**Provided information:**
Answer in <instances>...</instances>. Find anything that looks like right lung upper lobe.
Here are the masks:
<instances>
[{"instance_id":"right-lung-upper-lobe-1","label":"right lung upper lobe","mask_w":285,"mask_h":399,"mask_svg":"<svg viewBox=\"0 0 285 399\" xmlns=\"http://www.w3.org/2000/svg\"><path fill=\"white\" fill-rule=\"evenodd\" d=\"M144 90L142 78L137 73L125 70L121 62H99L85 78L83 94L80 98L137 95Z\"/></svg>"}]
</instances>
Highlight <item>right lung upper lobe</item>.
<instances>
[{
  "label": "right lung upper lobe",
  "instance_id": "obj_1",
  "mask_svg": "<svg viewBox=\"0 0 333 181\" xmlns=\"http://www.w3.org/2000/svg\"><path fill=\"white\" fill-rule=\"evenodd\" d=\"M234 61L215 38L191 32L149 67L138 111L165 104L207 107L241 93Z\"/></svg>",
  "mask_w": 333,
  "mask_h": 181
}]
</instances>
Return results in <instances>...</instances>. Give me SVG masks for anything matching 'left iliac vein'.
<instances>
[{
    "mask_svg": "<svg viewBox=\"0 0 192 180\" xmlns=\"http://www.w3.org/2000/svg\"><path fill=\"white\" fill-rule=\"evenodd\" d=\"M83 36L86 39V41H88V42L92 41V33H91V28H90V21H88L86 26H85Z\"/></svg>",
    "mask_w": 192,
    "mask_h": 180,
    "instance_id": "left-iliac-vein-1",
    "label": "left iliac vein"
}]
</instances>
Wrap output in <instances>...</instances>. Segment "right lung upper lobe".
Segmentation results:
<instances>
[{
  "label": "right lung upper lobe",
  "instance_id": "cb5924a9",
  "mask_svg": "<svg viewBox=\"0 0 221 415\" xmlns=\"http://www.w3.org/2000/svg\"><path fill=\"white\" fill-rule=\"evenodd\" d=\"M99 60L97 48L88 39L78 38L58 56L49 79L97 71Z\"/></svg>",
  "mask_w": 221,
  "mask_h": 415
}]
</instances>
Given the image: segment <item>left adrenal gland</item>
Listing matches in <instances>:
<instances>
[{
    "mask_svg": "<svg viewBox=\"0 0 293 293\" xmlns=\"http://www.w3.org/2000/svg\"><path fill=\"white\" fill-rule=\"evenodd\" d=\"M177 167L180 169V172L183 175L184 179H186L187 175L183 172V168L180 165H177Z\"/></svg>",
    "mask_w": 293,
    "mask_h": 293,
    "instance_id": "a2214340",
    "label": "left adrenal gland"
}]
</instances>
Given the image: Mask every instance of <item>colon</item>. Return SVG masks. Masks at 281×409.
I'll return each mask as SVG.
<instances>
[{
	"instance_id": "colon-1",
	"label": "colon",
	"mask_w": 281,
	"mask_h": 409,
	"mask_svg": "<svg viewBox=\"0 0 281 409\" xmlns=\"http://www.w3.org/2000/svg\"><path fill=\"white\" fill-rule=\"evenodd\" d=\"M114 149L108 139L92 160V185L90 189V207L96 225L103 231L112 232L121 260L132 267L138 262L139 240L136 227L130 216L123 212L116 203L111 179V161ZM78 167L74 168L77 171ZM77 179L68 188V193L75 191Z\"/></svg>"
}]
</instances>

**Task directions:** Line by line, transcribe all of the records exactly.

**Problem solution:**
Answer in <instances>...</instances>. Find anything that looks like right lung upper lobe.
Here are the masks:
<instances>
[{"instance_id":"right-lung-upper-lobe-1","label":"right lung upper lobe","mask_w":285,"mask_h":399,"mask_svg":"<svg viewBox=\"0 0 285 399\" xmlns=\"http://www.w3.org/2000/svg\"><path fill=\"white\" fill-rule=\"evenodd\" d=\"M144 90L142 78L137 73L125 70L121 62H99L85 78L83 94L80 98L137 95Z\"/></svg>"}]
</instances>
Highlight <item>right lung upper lobe</item>.
<instances>
[{
  "label": "right lung upper lobe",
  "instance_id": "obj_1",
  "mask_svg": "<svg viewBox=\"0 0 333 181\" xmlns=\"http://www.w3.org/2000/svg\"><path fill=\"white\" fill-rule=\"evenodd\" d=\"M234 61L215 38L191 32L149 67L138 111L165 104L207 107L241 93Z\"/></svg>",
  "mask_w": 333,
  "mask_h": 181
}]
</instances>
Return results in <instances>...</instances>. Give me SVG masks for anything matching 'left iliac vein'.
<instances>
[{
    "mask_svg": "<svg viewBox=\"0 0 192 180\" xmlns=\"http://www.w3.org/2000/svg\"><path fill=\"white\" fill-rule=\"evenodd\" d=\"M83 36L86 39V41H88V42L92 41V33H91V28H90V21H88L86 26H85Z\"/></svg>",
    "mask_w": 192,
    "mask_h": 180,
    "instance_id": "left-iliac-vein-1",
    "label": "left iliac vein"
}]
</instances>
Wrap output in <instances>...</instances>. Segment "right lung upper lobe".
Segmentation results:
<instances>
[{
  "label": "right lung upper lobe",
  "instance_id": "cb5924a9",
  "mask_svg": "<svg viewBox=\"0 0 221 415\" xmlns=\"http://www.w3.org/2000/svg\"><path fill=\"white\" fill-rule=\"evenodd\" d=\"M99 60L97 48L88 39L78 38L58 56L49 79L97 71Z\"/></svg>",
  "mask_w": 221,
  "mask_h": 415
}]
</instances>
Given the image: segment <item>left adrenal gland</item>
Listing matches in <instances>:
<instances>
[{
    "mask_svg": "<svg viewBox=\"0 0 293 293\" xmlns=\"http://www.w3.org/2000/svg\"><path fill=\"white\" fill-rule=\"evenodd\" d=\"M177 167L180 169V172L183 175L184 179H186L187 175L183 172V168L180 165H177Z\"/></svg>",
    "mask_w": 293,
    "mask_h": 293,
    "instance_id": "a2214340",
    "label": "left adrenal gland"
}]
</instances>
Given the image: Mask every instance of <item>colon</item>. Return SVG masks. Masks at 281×409.
I'll return each mask as SVG.
<instances>
[{
	"instance_id": "colon-1",
	"label": "colon",
	"mask_w": 281,
	"mask_h": 409,
	"mask_svg": "<svg viewBox=\"0 0 281 409\" xmlns=\"http://www.w3.org/2000/svg\"><path fill=\"white\" fill-rule=\"evenodd\" d=\"M114 149L108 139L92 160V185L90 189V207L96 225L103 231L112 232L121 260L132 267L138 262L139 240L136 227L130 216L123 212L116 203L111 179V161ZM78 167L74 168L77 171ZM77 179L68 188V193L75 191Z\"/></svg>"
}]
</instances>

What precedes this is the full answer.